Aprimadya, M. H. (2025). Rethinking situated agency: An interpretive framework to policy implementation. Policy Studies. Advance online publication. https://doi.org/10.1080/01442872.2025.2547859

Arendt, H. (1963). Eichmann in Jerusalem: A report on the banality of evil. Viking Press.

Honig, B. (1993). Political theory and the displacement of politics. Cornell University Press.

May, S. (2012). Language and minority rights: Ethnicity, nationalism and the politics of language (2nd ed.). Routledge.

O’Neill, O. (2002). A question of trust: The BBC Reith Lectures 2002. Cambridge University Press.

Waitangi Tribunal. (1986). Report of the Waitangi Tribunal on the Te Reo Māori claim (Wai 11). Brooker and Friend Ltd.

Footnotes

*The characterisation of English as the “only rational, efficient, and convenient choice” reveals the circularity of colonial logic. Rationale: Reo Tīpuna is demonstrably more precise for expressing concepts fundamental to these islands: whakapapa (genealogical relationships), kaitiakitanga (environmental stewardship), manaakitanga (reciprocal care), which are concepts that require lengthy circumlocution in English. Efficient: A language spoken natively by 5 per cent of the global population can hardly claim efficiency for an Asia Pacific archipelago seeking diverse international partnerships, particularly when Reo Tīpuna shares linguistic roots with languages spoken by millions across Asia and Polynesia. Convenient: Convenient for whom? For the 213,849 New Zealanders who speak Reo Tīpuna (2023 Census), English-only systems create administrative burdens to accessing government services, healthcare, and justice.
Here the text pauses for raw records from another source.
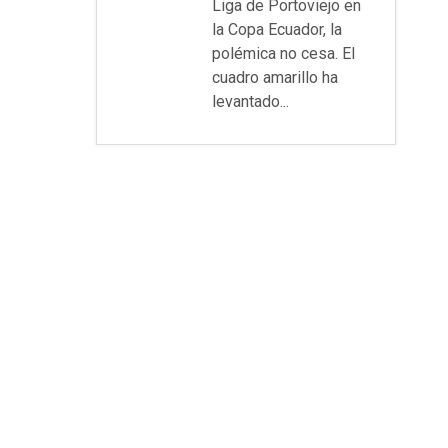
Liga de Portoviejo en
la Copa Ecuador, la
polémica no cesa. El
cuadro amarillo ha
levantado...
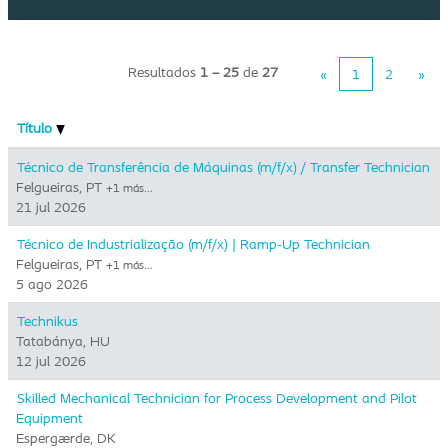
Resultados
1 – 25
de
27
«
1
2
»
Título
Técnico de Transferência de Máquinas (m/f/x) / Transfer Technician
Felgueiras, PT
+1 más…
21 jul 2026
Técnico de Industrialização (m/f/x) | Ramp-Up Technician
Felgueiras, PT
+1 más…
5 ago 2026
Technikus
Tatabánya, HU
12 jul 2026
Skilled Mechanical Technician for Process Development and Pilot
Equipment
Espergærde, DK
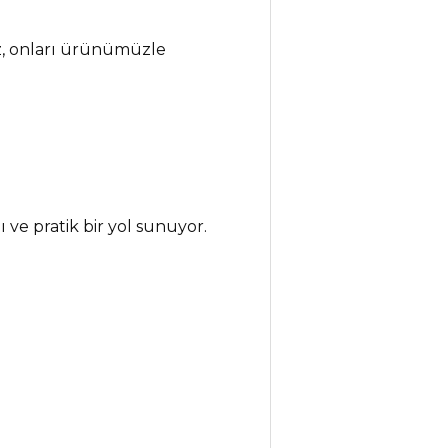
ız, onları ürünümüzle
ı ve pratik bir yol sunuyor.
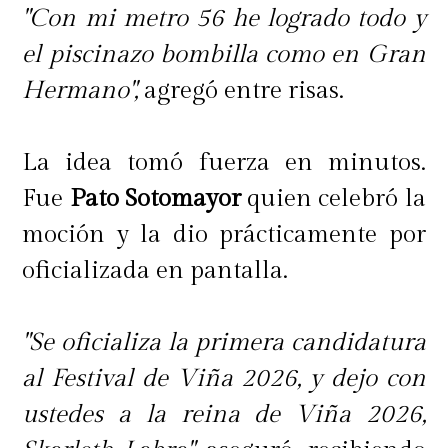
"Con mi metro 56 he logrado todo y
el piscinazo bombilla como en Gran
Hermano",
agregó entre risas.
La idea tomó fuerza en minutos.
Fue
Pato Sotomayor
quien celebró la
moción y la dio prácticamente por
oficializada en pantalla.
"Se oficializa la primera candidatura
al Festival de Viña 2026, y dejo con
ustedes a la reina de Viña 2026,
The appearance of English superiority is manufactured through colonial infrastructure that systematically disadvantages alternatives, then points to this engineered disadvantage as proof of English’s inherent superiority. This circular reasoning obscures the reality that Reo Tīpuna was the rational, efficient, and convenient language of these islands for over 700 years before colonisation. The system does not make English optimal; it makes English appear optimal by designing failure into every alternative.
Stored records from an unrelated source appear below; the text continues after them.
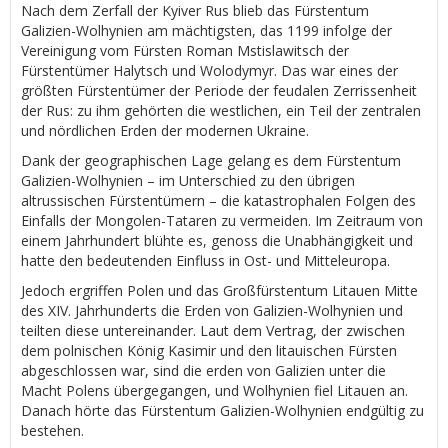
Nach dem Zerfall der Kyiver Rus blieb das Fürstentum
Galizien-Wolhynien am mächtigsten, das 1199 infolge der
Vereinigung vom Fürsten Roman Mstislawitsch der
Fürstentümer Halytsch und Wolodymyr. Das war eines der
größten Fürstentümer der Periode der feudalen Zerrissenheit
der Rus: zu ihm gehörten die westlichen, ein Teil der zentralen
und nördlichen Erden der modernen Ukraine.
Dank der geographischen Lage gelang es dem Fürstentum
Galizien-Wolhynien – im Unterschied zu den übrigen
altrussischen Fürstentümern – die katastrophalen Folgen des
Einfalls der Mongolen-Tataren zu vermeiden. Im Zeitraum von
einem Jahrhundert blühte es, genoss die Unabhängigkeit und
hatte den bedeutenden Einfluss in Ost- und Mitteleuropa.
Jedoch ergriffen Polen und das Großfürstentum Litauen Mitte
des XIV. Jahrhunderts die Erden von Galizien-Wolhynien und
teilten diese untereinander. Laut dem Vertrag, der zwischen
dem polnischen König Kasimir und den litauischen Fürsten
abgeschlossen war, sind die erden von Galizien unter die
Macht Polens übergegangen, und Wolhynien fiel Litauen an.
Danach hörte das Fürstentum Galizien-Wolhynien endgültig zu
bestehen.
**This dynamic explains why Treaty clauses have become essential in contemporary legislation. Without explicit statutory direction to consider Treaty obligations, Crown agencies will invariably default to their own institutional logic and frameworks. Treaty clauses operate as constitutional circuit-breakers, forcing the policy advisory system to step outside its comfortable administrative routines and grapple with the relational obligations that Te Tiriti creates. They represent a hard-won recognition and a reminder that the Executive cannot always be trusted to voluntarily remember its own obligations. Left to its own devices, the state will always prioritise administrative convenience over the messy, contextual, and ongoing work of a constitutional relationship. Thus, contrary to the discourse, the proliferation of Treaty clauses across statute books since the 1980s is not evidence of bureaucratic over-reach but of bureaucratic under-performance: proof that the policy advisory system requires constant external prompting to do what should be its foundational constitutional work. Each Treaty clause is, in effect, a legislative acknowledgment that the displacement of politics remains the state’s default mode, and that without explicit statutory intervention, constitutional obligations will always be subordinated to administrative imperatives.